Malaga botanical Gardens
Located on the outskirts of Malaga this 49 hectare estate houses, La Concepcíon, a romantic- style garden home to more than 2,000 species of plants. The history of La Concepcíon dates back to 1855 when the gardens creators, Jorge Loring and Amalia Heredia, decided to create a garden after visiting some of Europe’s finest gardens whilst on their honeymoon. Their comfortable economic situation coupled with their international contacts enabled them to build one of the finest collections of flora in southern Europe.
After being purchased by the Echevarria-Echevarrieta family in 1911 the gardens were extended to their current size with the addition of several new areas.
Today the Botanic Gardens provide the perfect place to escape the hustle and bustle of vibrant Malaga and ease into the quiet of the Gardens, get in touch with nature, lose yourself in the gardens and enjoy spectacular views of Malaga and surrounds. One of the best ways to explore and appreciate the gardens is to take one of the many walking itineraries in the gardens.

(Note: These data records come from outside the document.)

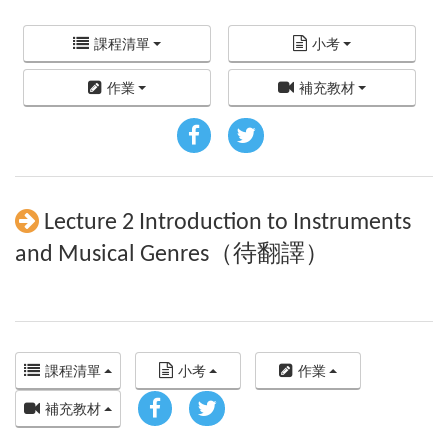
課程清單
小考
作業
補充教材
Lecture 2 Introduction to Instruments
and Musical Genres（待翻譯）
課程清單
小考
作業
補充教材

La Concepcion is home to a romantic-style garden that was officially recognised as a “garden of historical-artistic importance” in 1943. Worthy of particular note among the 2,000-plus species to be found on the estate are the trees that make up the enormous wood, where ficuses, araucarias, casuarinas, magnolias, pines, cypresses and cedars, some over 100 years old, create a remarkable arboretum. Species from subtropical climes predominate here. The gardens’ collection of palm trees is considered one of the finest in all of Europe, comprising almost 100 species, some of which are unique exhibits, such as a 7-bough date tree and a Chilean palm which is one of the biggest of its type in Spain, as well as a number of trees rarely found in these latitudes. La Concepcion also boasts a large collection of aquatic plants, bamboos, cycads, zamias and encephalartos, a wide variety of traditional Malaga vines, cactus, insectivorous, orchids, bromelias, fruit trees and natural areas of Mediterranean forest.

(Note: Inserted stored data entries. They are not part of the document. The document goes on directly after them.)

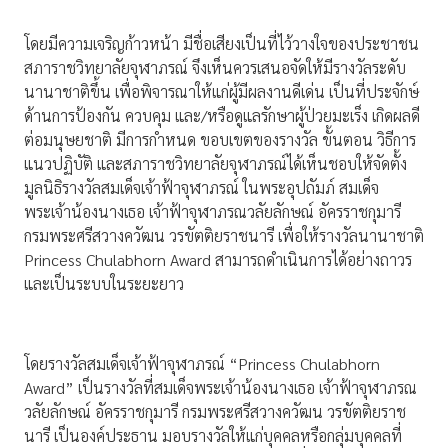
โดยมีความเจริญก้าวหน้า มีชื่อเสียงเป็นที่ไว้วางใจของประชาชน
สภาราชวิทยาลัยจุฬาภรณ์ จึงเห็นควรเสนอจัดให้มีรางวัลระดับ
นานาชาติขึ้น เพื่อพิจารณาให้แก่ผู้มีผลงานดีเด่น เป็นที่ประจักษ์
ด้านการป้องกัน ควบคุม และ/หรือดูแลรักษาผู้ป่วยมะเร็ง เกิดผลดี
ต่อมนุษยชาติ มีการกำหนด ขอบเขตของรางวัล ขั้นตอน วิธีการ
แนวปฏิบัติ และสภาราชวิทยาลัยจุฬาภรณ์ได้เห็นชอบให้จัดตั้ง
มูลนิธิรางวัลสมเด็จเจ้าฟ้าจุฬาภรณ์ ในพระอุปถัมภ์ สมเด็จ
พระเจ้าน้องนางเธอ เจ้าฟ้าจุฬาภรณวลัยลักษณ์ อัครราชกุมารี
กรมพระศรีสวางควัฒน วรขัตติยราชนารี เพื่อให้รางวัลนานาชาติ
Princess Chulabhorn Award สามารถดำเนินการได้อย่างถาวร
และเป็นระบบในระยะยาว
โดยรางวัลสมเด็จเจ้าฟ้าจุฬาภรณ์ “Princess Chulabhorn
Award” เป็นรางวัลที่สมเด็จพระเจ้าน้องนางเธอ เจ้าฟ้าจุฬาภรณ
วลัยลักษณ์ อัครราชกุมารี กรมพระศรีสวางควัฒน วรขัตติยราช
นารี เป็นองค์ประธาน มอบรางวัลให้แก่บุคคลหรือกลุ่มบุคคลที่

In addition to its botanical riches, La Concepcion boasts an equally-significant historical heritage. In the XIX century, La Concepcion served as a meeting point for a whole host of illustrious figures of the time. Politicians, artists, aristocrats and the noble Malaga bourgeoisie all frequented its gardens. As a result, a number of distinguished buildings were erected here: the magnificent Stately Home, the cypress house, the administrator’s house, the gardener’s hut and the schoolhouse; two iron greenhouses; a large arbour; fountains, footbridges, flights of steps, a delightful viewpoint, and, most impressive of all, the Loring Museum, a small, Doric-style building which housed the archaeological discoveries unearthed in the excavations financed by the estate’s first owners. Some of these archaeological pieces are on display around the museum, having recently been relocated as part of a project by the architect Jose Fernandez Oyarzabal.
San Telmo Aqueduct
The water supply of Malaga has been one of the most serious problems the city has had since ancient times. In 1782, at the request of Bishop Molina Lario, the architect Aldehuela Martin began working on the San Telmo Aqueduct, because the work of hydraulic engineering was considered very important in the eighteenth-century Spain.
Over 10 km of route from its outlet from the River Guadalmedina, with 33 bridges and 30 aqueducts, reaching its destination by gravity.
In 1788 he authorized the supply to La Concepción. Here one can see part of the branch that supplied water to the farm prior to the garden.
Adress:Camino del Jardin Botanico, no. 3 – 29014 Malaga.